Elise, her oldest child, is nine years old and has autism. The Blue Cross Blue Shield health insurance that helps pay for Elise's care would be in jeopardy.
Liberia may be on the road to recovery after almost two decades of strife but its progress is slow.
"The unemployment rate in Liberia is about 80 percent," said Edwin Sele, Liberia's deputy chief of mission in Washington.
Simply put, the situation in Liberia means that moving her family there in the event she leaves is untenable. Dunn says the care Elise gets in the U.S. would be non-existent. And she says the emotional impact of a separation from her children would be unbearable.

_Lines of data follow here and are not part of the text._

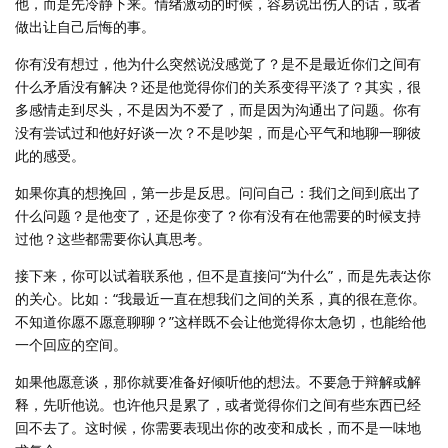
他，而是先冷静下来。情绪激动的时候，容易说出伤人的话，或者
做出让自己后悔的事。
你有没有想过，他为什么突然说没感觉了？是不是最近你们之间有
什么矛盾没有解决？还是他觉得你们的关系变得平淡了？其实，很
多感情走到尽头，不是因为不爱了，而是因为沟通出了问题。你有
没有尝试过和他好好谈一次？不是吵架，而是心平气和地聊一聊彼
此的感受。
如果你真的想挽回，第一步是反思。问问自己：我们之间到底出了
什么问题？是他变了，还是你变了？你有没有在他需要的时候支持
过他？这些都需要你认真思考。
接下来，你可以试着联系他，但不是直接问“为什么”，而是先表达你
的关心。比如：“我最近一直在想我们之间的关系，真的很在意你。
不知道你愿不愿意聊聊？”这样既不会让他觉得你太急切，也能给他
一个回应的空间。
如果他愿意谈，那你就要准备好倾听他的想法。不要急于辩解或解
释，先听他说。也许他只是累了，或者觉得你们之间有些东西已经
回不去了。这时候，你需要表现出你的改变和成长，而不是一味地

For now, she remains here thanks to extensions of presidential decrees, ordered first under President Bush in 2007 and subsequently President Obama this year. The deferred enforced departure (DED) allows about 3,600 Liberians who reside here to stay until March 31, 2010. After that, who knows?
This uncertainty compels Dunn to act. She has rallied with a coalition of Liberians pushing for Congress to pass two bills in the house and the senate. The newly-formed Committee of Liberians on DED is pressing lawmakers to pass the Liberian Refugee Immigration bill in the Senate that would allow them to apply for permanent residency. The group will gather for its first national conference here in Washington next week where it will present a petition to some lawmakers.
Dunn has been in the U.S. more than a decade and other Liberians have been here longer. Dunn says that for them, there is nothing temporary about the 18 years many of them have spent in the U.S.